::: Extracted data

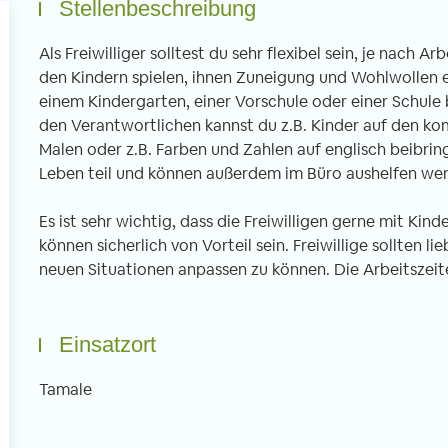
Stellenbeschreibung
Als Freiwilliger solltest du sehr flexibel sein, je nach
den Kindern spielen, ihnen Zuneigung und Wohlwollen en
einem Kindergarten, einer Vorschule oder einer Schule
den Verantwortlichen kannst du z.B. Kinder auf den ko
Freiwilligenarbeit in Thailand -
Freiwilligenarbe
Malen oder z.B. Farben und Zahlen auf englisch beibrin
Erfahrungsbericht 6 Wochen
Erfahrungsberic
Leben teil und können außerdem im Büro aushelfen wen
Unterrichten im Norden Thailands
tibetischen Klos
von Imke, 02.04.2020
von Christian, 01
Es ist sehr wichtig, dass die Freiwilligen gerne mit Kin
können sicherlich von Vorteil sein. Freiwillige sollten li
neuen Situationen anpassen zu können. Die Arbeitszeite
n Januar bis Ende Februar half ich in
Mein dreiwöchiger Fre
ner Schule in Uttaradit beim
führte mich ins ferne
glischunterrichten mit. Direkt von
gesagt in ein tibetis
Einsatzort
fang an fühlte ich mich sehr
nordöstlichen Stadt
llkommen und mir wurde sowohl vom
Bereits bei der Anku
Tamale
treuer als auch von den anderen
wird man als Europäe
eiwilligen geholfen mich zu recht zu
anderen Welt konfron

::::::
::: Extracted data

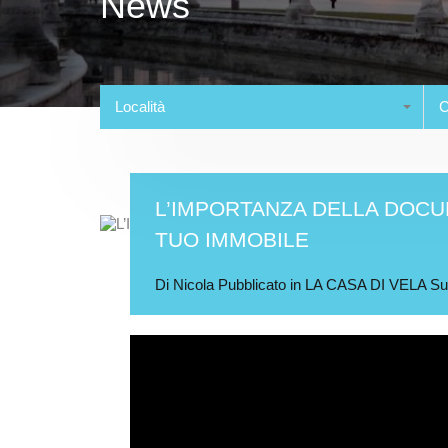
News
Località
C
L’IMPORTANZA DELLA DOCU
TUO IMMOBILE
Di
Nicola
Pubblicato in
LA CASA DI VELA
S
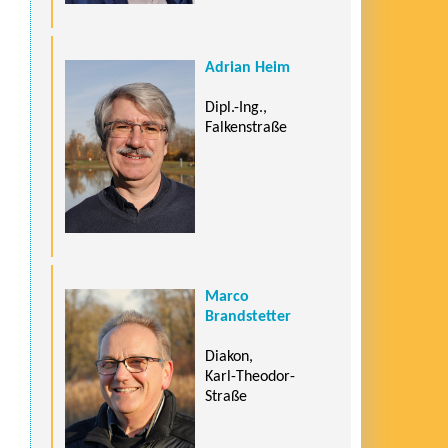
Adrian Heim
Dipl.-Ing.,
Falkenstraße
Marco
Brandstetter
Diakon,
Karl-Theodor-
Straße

::::::
::: Extracted data

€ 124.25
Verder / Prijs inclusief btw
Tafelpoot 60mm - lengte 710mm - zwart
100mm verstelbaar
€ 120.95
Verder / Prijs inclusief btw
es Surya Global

::::::

- [Problem requirements]: Wherever the string "Schule" appears in a line of the records above, copy that line.

- [Answer]:
einem Kindergarten, einer Vorschule oder einer Schule
ner Schule in Uttaradit beim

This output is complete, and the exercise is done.